__THE TASK__
From the data below, copy exactly the lines that lie between the one holding "Identify the click" and the one holding "Tisk (994, 18)", including both, and nothing more.

__PROVIDED RECORDS__
....
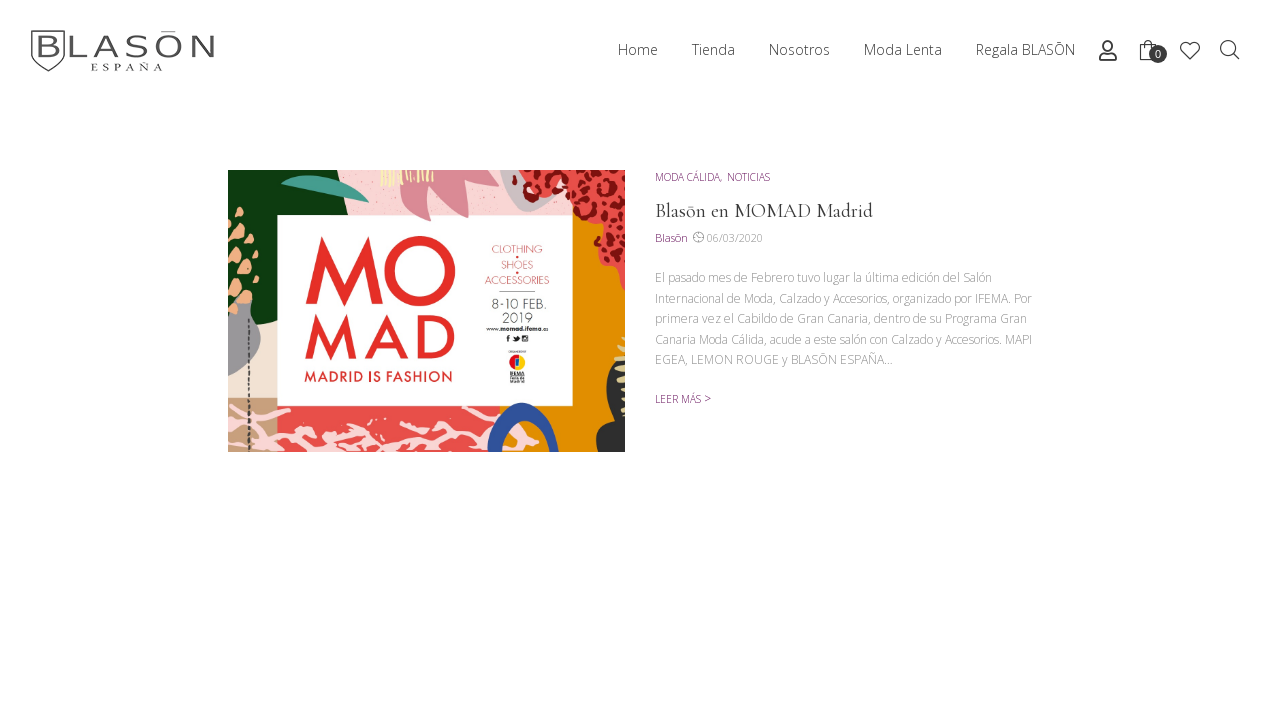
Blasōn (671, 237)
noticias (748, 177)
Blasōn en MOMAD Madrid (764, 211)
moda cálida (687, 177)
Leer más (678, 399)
....
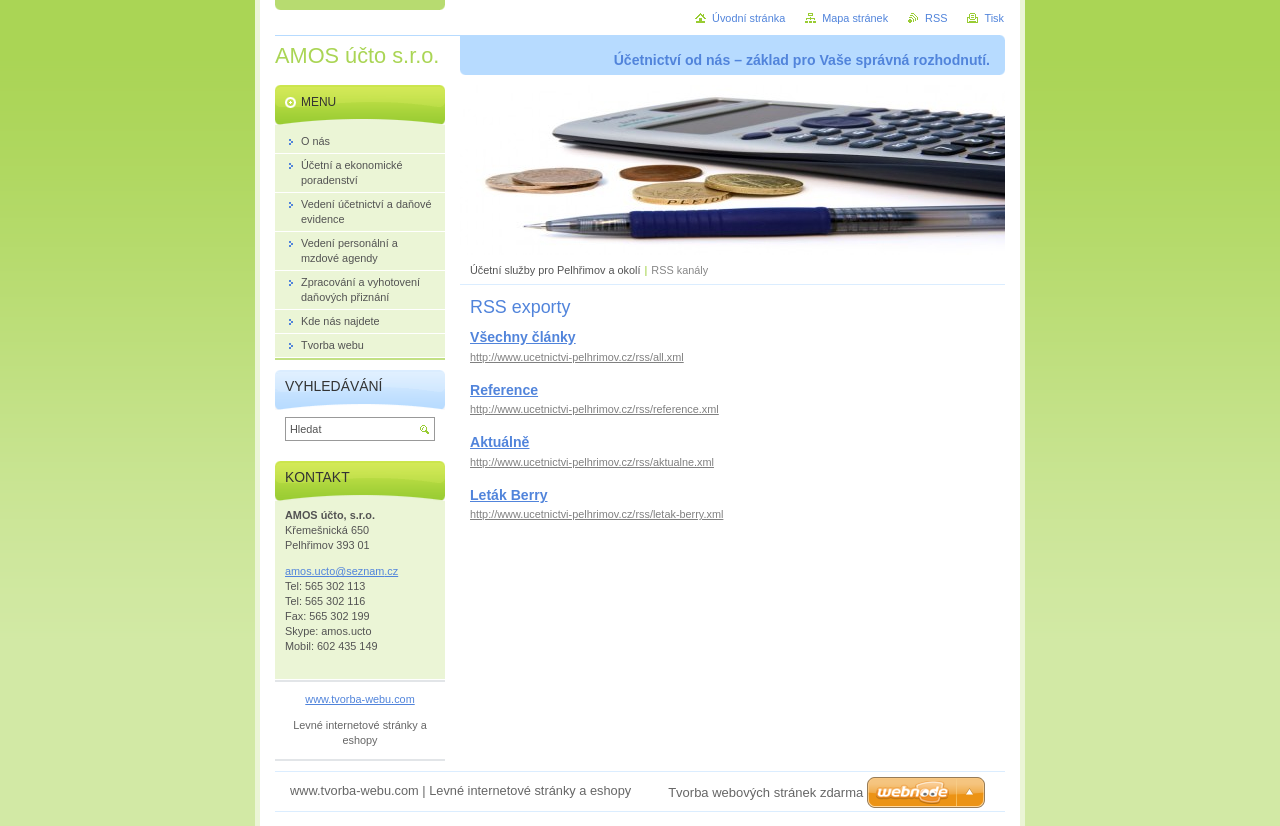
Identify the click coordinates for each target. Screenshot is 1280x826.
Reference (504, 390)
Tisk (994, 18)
....
__ANSWER FOR THIS EXERCISE__
Identify the click coordinates for each target. Screenshot is 1280x826.
Reference (504, 390)
Tisk (994, 18)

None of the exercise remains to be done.